Now many years and loves later I’m two years into a relationship with a newspaper reporter in a small Texas town. Up until today I’ve been happy in a town where everyone knows everyone else. I’ve enjoyed dating the “catch of the county”.

He’s handsome in a big, cuddly teddy bear way with a wicked sense of humor and sharp wit. He never fails to make me laugh and can make me weak in the knees with a single kiss. He’s not perfect but that’s what makes him so wonderful.

For the last few weeks I’ve been thinking that I’ve never been this happy. That maybe there was something different about him. About us. Yet here I am, wide awake at two in the morning and planning my escape.

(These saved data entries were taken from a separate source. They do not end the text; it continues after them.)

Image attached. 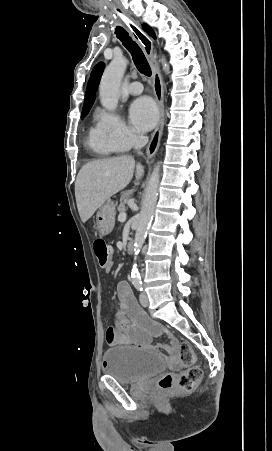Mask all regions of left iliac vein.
<instances>
[{"instance_id":"4c4485c4","label":"left iliac vein","mask_w":272,"mask_h":451,"mask_svg":"<svg viewBox=\"0 0 272 451\" xmlns=\"http://www.w3.org/2000/svg\"><path fill=\"white\" fill-rule=\"evenodd\" d=\"M140 303L142 306L147 307L149 305L148 296L145 292L140 293Z\"/></svg>"}]
</instances>
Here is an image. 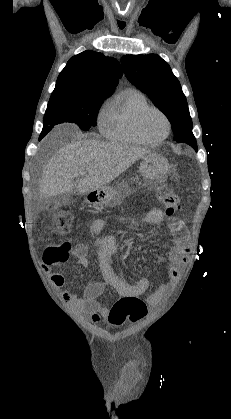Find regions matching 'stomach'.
Instances as JSON below:
<instances>
[{
	"mask_svg": "<svg viewBox=\"0 0 231 419\" xmlns=\"http://www.w3.org/2000/svg\"><path fill=\"white\" fill-rule=\"evenodd\" d=\"M168 160L160 154L149 153L140 163L139 171L148 183H161L169 173ZM130 193L127 184L118 187L103 186L87 194L86 201L93 205L118 203Z\"/></svg>",
	"mask_w": 231,
	"mask_h": 419,
	"instance_id": "1",
	"label": "stomach"
}]
</instances>
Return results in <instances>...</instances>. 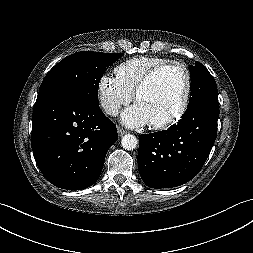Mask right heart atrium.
<instances>
[{
  "mask_svg": "<svg viewBox=\"0 0 253 253\" xmlns=\"http://www.w3.org/2000/svg\"><path fill=\"white\" fill-rule=\"evenodd\" d=\"M99 99L103 110L111 116L132 100V94L120 85L114 77L103 75L98 83Z\"/></svg>",
  "mask_w": 253,
  "mask_h": 253,
  "instance_id": "obj_1",
  "label": "right heart atrium"
}]
</instances>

I pull the blanket more tightly around me as I feel the chill creeping in through the ancient glass in the bay window. I think for the hundredth time that we should install storm windows before winter really hits but stop myself with a reminder that I won’t be here long enough for that. A tiny moment of regret surprises and saddens me.

I reach up to brush away the tears when I feel him walk up behind me. Silently he slips his arms around me from behind and softly kisses my neck. We stand quietly, both thinking our own thoughts.

“Let’s get away for a while,” he whispers. I turn in his arms to look at his face. “I mean it. I’ve got plenty of time off saved up that we could go away for months. Maybe even longer.” He pulls me closer to him. “We both need a change of scenery and this time you don’t have to leave alone.”

Surprised I look up into his eyes and realize he’s always known. That’s what made him different. He could look into my eyes and see into my soul. I’ve let him further into my life and heart than any of the others. Now I know why. My restless soul recognized another restless soul the moment I found him. I say, “Let’s leave tomorrow,” and he kisses me deeply.